## REQUIRED ACTION
Where the line containing "Sehen Sie sich die" appears in the records below, begin there and output each line verbatim through the last line.

## RECORD EXTRACTS
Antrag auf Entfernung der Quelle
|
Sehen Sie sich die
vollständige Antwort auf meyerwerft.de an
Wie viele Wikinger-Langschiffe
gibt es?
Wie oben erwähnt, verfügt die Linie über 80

## ANSWER TO THE PROBLEM
Sehen Sie sich die
vollständige Antwort auf meyerwerft.de an
Wie viele Wikinger-Langschiffe
gibt es?
Wie oben erwähnt, verfügt die Linie über 80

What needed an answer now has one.